Records from a data source:
• • • • •

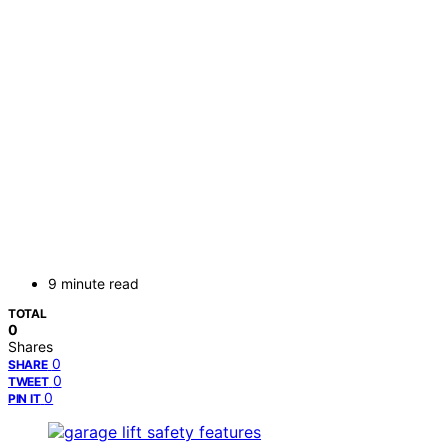
9 minute read
TOTAL
0
Shares
0
SHARE
0
TWEET
0
PIN IT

• • • • •

WORK INSTRUCTION: Every line of the data above is to be repeated exactly; the images are to be left out.

WORKED SOLUTION:
9 minute read
TOTAL
0
Shares
0
SHARE
0
TWEET
0
PIN IT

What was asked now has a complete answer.